Je crois entendre des applaudissements, des voix enchantées, des mots de bienvenu aussi. Simplement parce que je n’y suis pas, tout semble flou dans les alentours. Trouble aussi. Je ne vois que lui. Je ne désire entendre que sa voix, ou ne serait-ce le son de sa respiration partie tout autant en vrille que la mienne, au premier heurt de nos iris. Il a beau avoir repris contenance maintenant, il m’a reconnu, j’en suis certaine. J’en suis on ne peut plus émue, malgré tout.
— Tu veux bien dire quelques mots à nos invités, ma chérie ?
C’était pourtant le moment que j’attendais. L’heure à laquelle j’allais porter le premier coup de dague. Bien sûr que je veux leur dire quelques mots. J’ai tant de choses à partager avec nos invités, assez pour diviser par deux le taux d’estime qu’ils ont pour celui dont le sang coule malheureusement dans mes veines, mais… Dwayne est là. Il est de la partie et étrangement, ça change la donne.

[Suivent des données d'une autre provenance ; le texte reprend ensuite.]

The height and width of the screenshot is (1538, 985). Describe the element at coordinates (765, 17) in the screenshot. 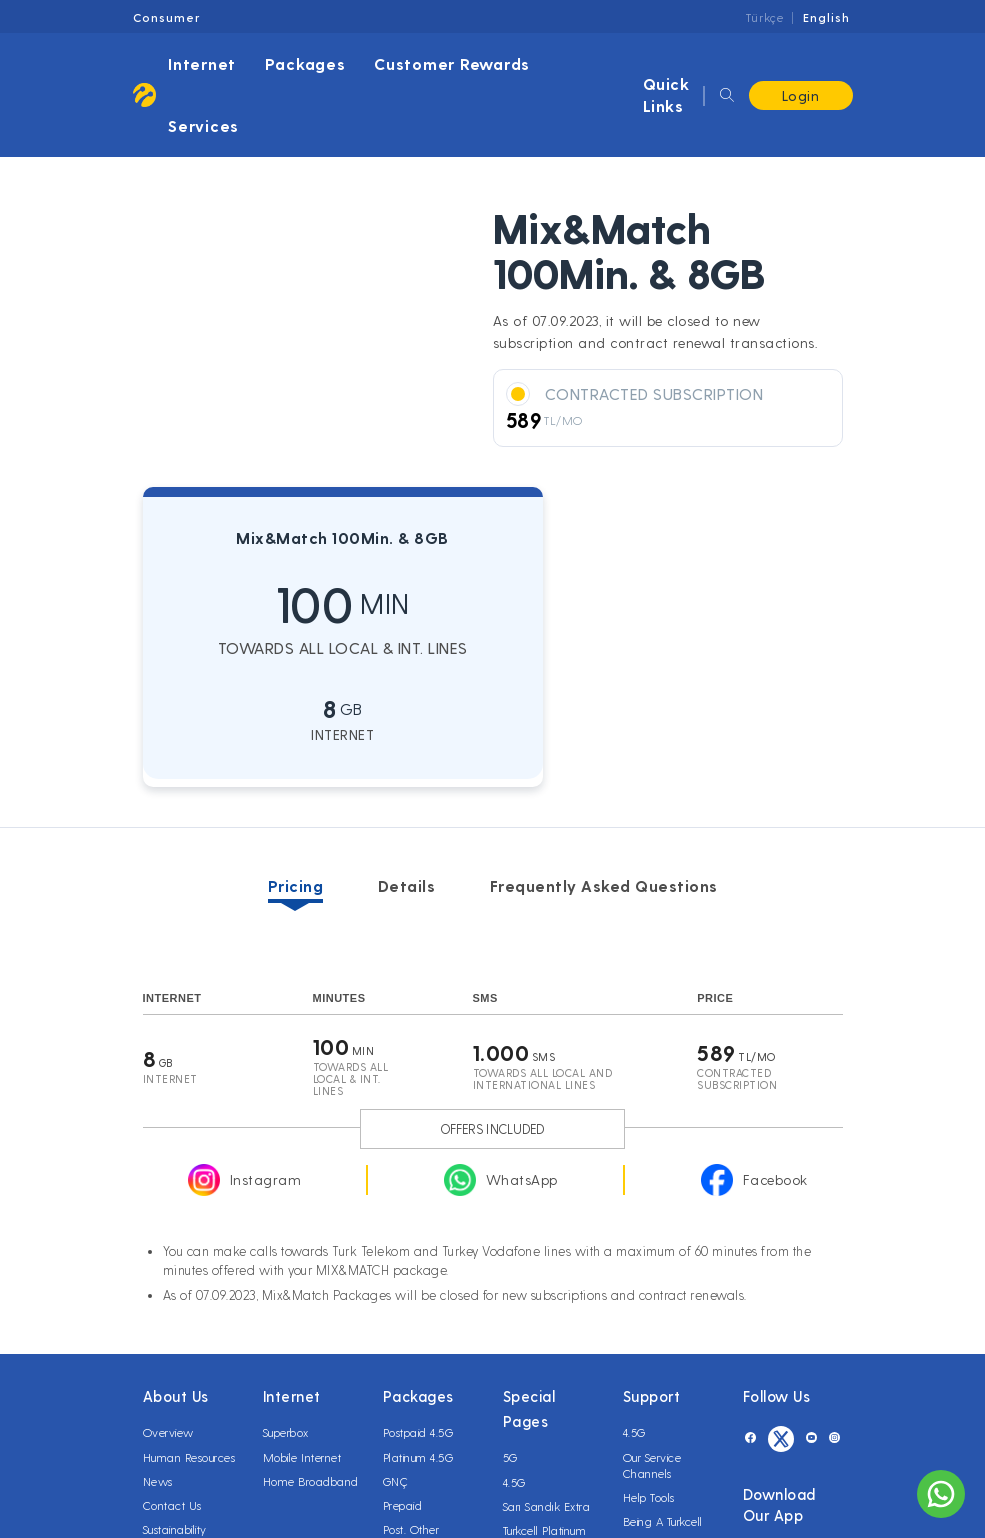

— Oui, grimacé-je après avoir murmuré à son oreille un « ne me colle pas trop Billy ». Quand mon père a parlé de petit monde, c’est sûr, je ne m’attendais pas à me trouver en face de cinquante personnes. Oui, souris-je de nervosité, mais également pour me rasséréner, j’ai fait le décompte depuis ma petite cachette, juste avant d’être démasquée.
Il paraît que je suis mignonne chargée de ma maladresse. L’affirmation vient d’un beau blond dont je ne sais rien. Il pousse avec une facilité remarquable, l’assemblée vers des roucoulements de tendresse, après la petite hilarité que j’ai réussi à éveiller chez tous, sauf à Lui.
Et mon cœur va dans un second élan, furieux, défaitiste, inquiet… Que s’est-il passé depuis tout ce temps ?
Dawyne…
— Vous avez entendu mon père, je suis un peu… juste un peu timide, alors j’avais besoin de savoir quels étaient les risques que je fasse une attaque cardiaque. En revanche je crois avoir oublié Shela dans l’équation, ricané-je avec ceux qui me trouvent drôle. Sacrée Shela. Mais elle a eu raison, vous ne mordez pas, et je vous aurais trop fait attendre inutilement. Je suis sincèrement reconnaissante de vous voir là, et espère faire la connaissance de tout le monde. Encore merci, passez une excellente soirée.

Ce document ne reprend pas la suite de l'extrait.